According to Lewis Corner of Digital Spy, "while the debut album Reflection was a mixed bag in terms of styles, 7/27 is a cleverly structured collection. The uptempo numbers pop off with confidence, while the slower tracks barely detract from the overall energy of the record. There's sass, there's vulnerability, there's sexiness; it draws upon all the emotions a great pop album craves."

Christopher R. Weingarten of Rolling Stone said the album "isn't a massive step forward, but with a constant bombardment of hooks, high energy and incredible harmony there's not much time to catch your breath to compare".

While reviewing the album along with Ariana Grande's album, "Dangerous Woman," Spencer Kornhaber of The Atlantic discussed the tendency to portray one gender's goodness and badness as being tied to promiscuity and material desperation present in pop music, and wrote that "Not That Kinda Girl" is a "rare finger-wagging formulation of a viewpoint otherwise contained in affirmations".

However, some reviews about the album were less than positive. 

In a mixed review, Brian Josephs of Spin referred to "I Lied" as the point where the album "regresses into blandness". He also comments on the way the group faced a "personality crisis" on Reflection that was not resolved in this record.

Pitchfork editor Katherine St.

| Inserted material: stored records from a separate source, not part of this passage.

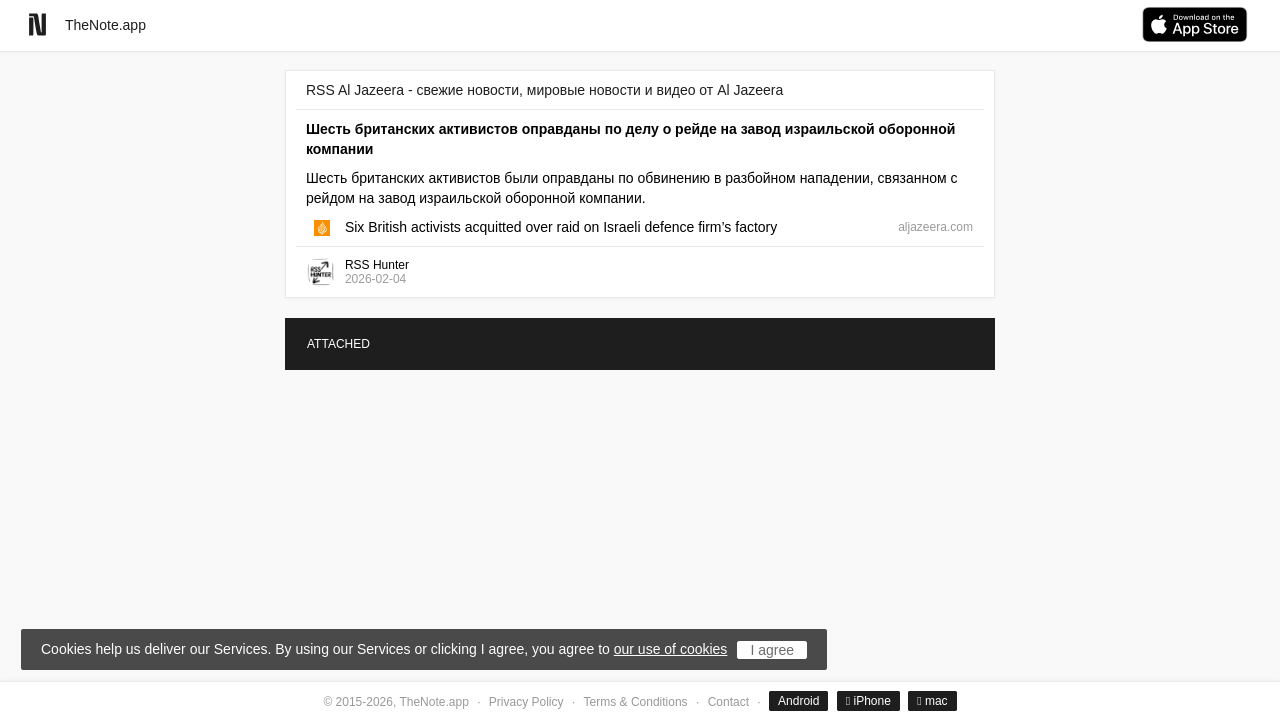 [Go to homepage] (37, 24)
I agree (772, 650)
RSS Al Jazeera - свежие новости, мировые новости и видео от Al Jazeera (544, 90)
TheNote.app (105, 25)
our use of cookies (671, 649)
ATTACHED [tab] (338, 344) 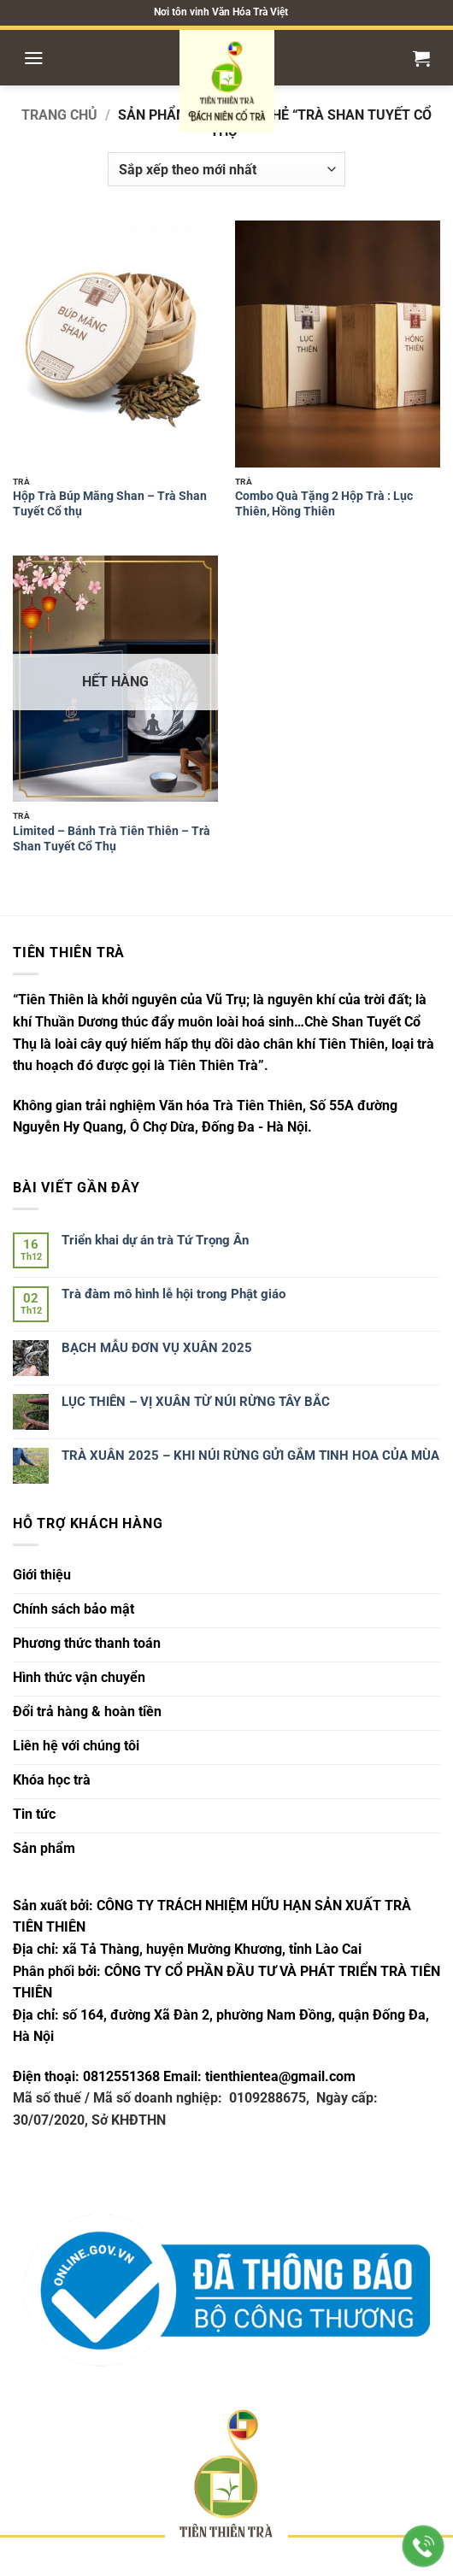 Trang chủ (59, 115)
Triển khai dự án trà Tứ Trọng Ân (155, 1240)
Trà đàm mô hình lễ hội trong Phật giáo (173, 1294)
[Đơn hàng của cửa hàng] (226, 169)
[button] (34, 58)
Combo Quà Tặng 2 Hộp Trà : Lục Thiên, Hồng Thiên (324, 503)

Asaph shared similar sentiments, commenting that several songs "suffer from brutally protracted lyrical metaphors that function as near-parodies of pop song form" and that the group establishes neither a "sonic identity, nor a lyrical identity beyond vague empowerment".

She notes how the album "dutifully triangulates every trend and radio format of the past couple years" and praised the group for their distribution of vocals.

Writing for Renowned for Sound, Christoper Bohlsen disliked the tropical house genre on the record, saying this musical style "doesn’t suit" Fifth Harmony because they sound "anonymous" singing over "Kygo-styled beats".

Bohlsen called "7/27" a "solid pop album that manages to stand out from the crowd, with catchy singles, and a sense of confidence that can’t be found anywhere else."